[Date Prev][Date Next][Thread Prev][Thread Next][Date Index][Thread Index]

[HTCondor-users] Configuring Ubuntu22 cluster, missing config step?



I’m configuring condor on a small cluster of linux boxes.  Machines are on an isolated network.  IP’s are static and I’m using /etc/hosts instead of dns for hosts to resolve machine name to IP. 

 

It seems like I missed a configure step in the install/configure procedure. Suggestions appreciated.

 

Central manager is 199.17.158.2

Submit nodes are 199.17.158.[6,20]

Execute nodes are 199.17.158.[11-18]

 

I can ssh to and from all of these nodes.  I have run the curl installer script on all nodes

               https://htcondor.readthedocs.io/en/latest/getting-htcondor/admin-quick-start.html

 

and then started the service with

sudo systemctl enable condor; sudo systemctl start condor

 

It looks like the system is running, per

nathan@physlin6:~$ sudo systemctl status condor

● condor.service - Condor Distributed High-Throughput-Computing

     Loaded: loaded (/lib/systemd/system/condor.service; enabled; vendor preset: enabled)

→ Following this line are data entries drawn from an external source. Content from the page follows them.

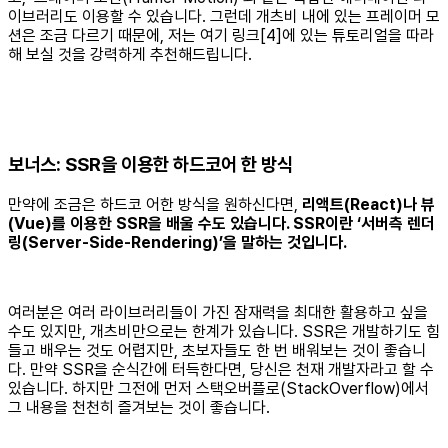
이브러리도 이용할 수 있습니다. 그런데 개츠비 내에 있는 프레이머 모
션은 조금 다르기 때문에, 저는 여기 링크[4]에 있는 튜토리얼을 따라
해 보실 것을 강력하게 추천해드립니다.
보너스: SSR을 이용한 하드코어 한 방식
만약에 조금은 하드코 어한 방식을 원하신다면,
리액트(React)나 뷰
(Vue)를 이용한 SSR을 배울 수도 있습니다. SSR이란 ‘서버측 렌더
링(Server-Side-Rendering)’을 말하는 것입니다.
여러분은 여러 라이브러리들이 가진 잠재력을 최대한 활용하고 싶을
수도 있지만, 개츠비만으로는 한계가 있습니다. SSR은 개발하기도 힘
들고 배우는 것도 어렵지만, 초보자들도 한 번 배워보는 것이 좋습니
다. 만약 SSR을 순식간에 터득한다면, 당신은 천재 개발자라고 할 수
있습니다. 하지만 그전에 먼저 스택오버플로(StackOverflow)에서
그 내용을 천천히 즐겨보는 것이 좋습니다.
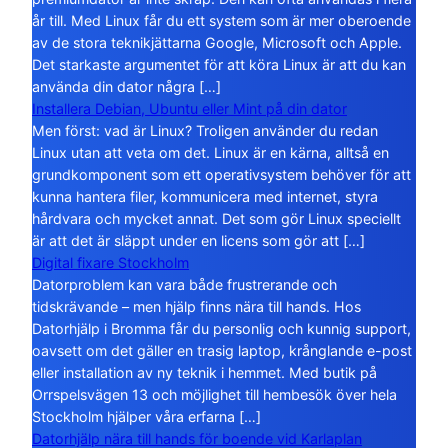
år till. Med Linux får du ett system som är mer oberoende
av de stora teknikjättarna Google, Microsoft och Apple.
Det starkaste argumentet för att köra Linux är att du kan
använda din dator några […]
Installera Debian, Ubuntu eller Mint på din dator
Men först: vad är Linux? Troligen använder du redan
Linux utan att veta om det. Linux är en kärna, alltså en
grundkomponent som ett operativsystem behöver för att
kunna hantera filer, kommunicera med internet, styra
hårdvara och mycket annat. Det som gör Linux speciellt
är att det är släppt under en licens som gör att […]
Digital fixare Stockholm
Datorproblem kan vara både frustrerande och
tidskrävande – men hjälp finns nära till hands. Hos
Datorhjälp i Bromma får du personlig och kunnig support,
oavsett om det gäller en trasig laptop, krånglande e-post
eller installation av ny teknik i hemmet. Med butik på
Orrspelsvägen 13 och möjlighet till hembesök över hela
Stockholm hjälper våra erfarna […]
Datorhjälp nära till hands för boende vid Karlaplan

     Active: active (running) since Wed 2023-03-22 19:22:20 CDT; 1h 35min ago

   Main PID: 1002 (condor_master)

     Status: "All daemons are responding"

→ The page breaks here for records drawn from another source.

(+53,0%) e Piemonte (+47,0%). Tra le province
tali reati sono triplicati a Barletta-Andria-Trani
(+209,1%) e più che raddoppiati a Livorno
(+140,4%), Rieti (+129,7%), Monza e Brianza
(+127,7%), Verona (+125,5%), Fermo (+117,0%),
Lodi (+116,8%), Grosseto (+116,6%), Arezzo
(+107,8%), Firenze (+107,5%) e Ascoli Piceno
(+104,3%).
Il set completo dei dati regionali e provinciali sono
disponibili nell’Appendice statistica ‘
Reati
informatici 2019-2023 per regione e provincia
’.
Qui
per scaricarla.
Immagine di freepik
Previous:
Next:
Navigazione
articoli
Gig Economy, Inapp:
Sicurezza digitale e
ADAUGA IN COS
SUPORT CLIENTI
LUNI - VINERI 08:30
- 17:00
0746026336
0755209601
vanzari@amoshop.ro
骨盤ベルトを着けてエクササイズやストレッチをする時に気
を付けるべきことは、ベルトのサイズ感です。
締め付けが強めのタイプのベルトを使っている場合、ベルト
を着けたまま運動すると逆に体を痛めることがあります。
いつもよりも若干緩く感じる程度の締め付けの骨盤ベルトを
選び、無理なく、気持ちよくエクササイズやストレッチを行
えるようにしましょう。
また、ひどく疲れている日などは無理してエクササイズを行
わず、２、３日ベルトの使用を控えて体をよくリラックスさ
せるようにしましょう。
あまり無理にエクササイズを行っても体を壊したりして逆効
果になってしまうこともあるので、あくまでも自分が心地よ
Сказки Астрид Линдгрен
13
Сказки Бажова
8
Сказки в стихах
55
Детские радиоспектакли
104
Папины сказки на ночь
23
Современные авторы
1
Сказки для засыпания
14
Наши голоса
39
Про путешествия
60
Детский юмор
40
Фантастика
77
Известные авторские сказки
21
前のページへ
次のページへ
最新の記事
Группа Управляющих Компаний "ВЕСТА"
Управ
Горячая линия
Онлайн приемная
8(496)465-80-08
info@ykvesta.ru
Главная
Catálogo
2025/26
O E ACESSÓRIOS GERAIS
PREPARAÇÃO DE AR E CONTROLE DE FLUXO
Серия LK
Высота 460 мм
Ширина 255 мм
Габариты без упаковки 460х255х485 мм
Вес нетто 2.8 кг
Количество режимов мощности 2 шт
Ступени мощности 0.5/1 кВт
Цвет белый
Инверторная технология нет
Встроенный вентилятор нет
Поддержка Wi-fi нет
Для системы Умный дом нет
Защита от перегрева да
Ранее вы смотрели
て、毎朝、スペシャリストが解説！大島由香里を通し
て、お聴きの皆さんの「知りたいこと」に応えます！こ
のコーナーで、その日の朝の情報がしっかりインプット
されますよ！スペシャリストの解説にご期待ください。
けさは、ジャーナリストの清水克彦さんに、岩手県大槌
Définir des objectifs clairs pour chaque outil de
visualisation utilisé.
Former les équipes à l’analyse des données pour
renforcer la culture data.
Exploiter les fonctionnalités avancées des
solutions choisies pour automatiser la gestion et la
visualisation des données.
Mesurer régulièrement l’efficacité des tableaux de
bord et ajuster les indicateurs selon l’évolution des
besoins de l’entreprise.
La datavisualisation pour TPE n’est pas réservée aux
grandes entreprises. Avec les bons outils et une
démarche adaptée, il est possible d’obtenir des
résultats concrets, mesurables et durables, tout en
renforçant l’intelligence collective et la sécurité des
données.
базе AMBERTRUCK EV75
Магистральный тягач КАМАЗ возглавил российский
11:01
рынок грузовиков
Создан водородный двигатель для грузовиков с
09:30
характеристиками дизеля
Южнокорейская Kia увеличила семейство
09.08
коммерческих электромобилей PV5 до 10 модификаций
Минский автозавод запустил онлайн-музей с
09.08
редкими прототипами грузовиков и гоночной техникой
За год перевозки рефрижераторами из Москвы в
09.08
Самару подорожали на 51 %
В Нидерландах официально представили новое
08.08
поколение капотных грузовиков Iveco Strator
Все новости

      Tasks: 4 (limit: 4194303)

     Memory: 17.5M

        CPU: 1.471s

     CGroup: /system.slice/condor.service

             ─1002 /usr/sbin/condor_master -f

             ─1356 condor_procd -A /var/run/condor/procd_pipe -L /var/log/condor/ProcLog -R 1000000 -S 60 -C 130

             ─1357 condor_shared_port

             └─1358 condor_schedd

 

Mar 22 19:22:20 physlin6 systemd[1]: Started Condor Distributed High-Throughput-Computing.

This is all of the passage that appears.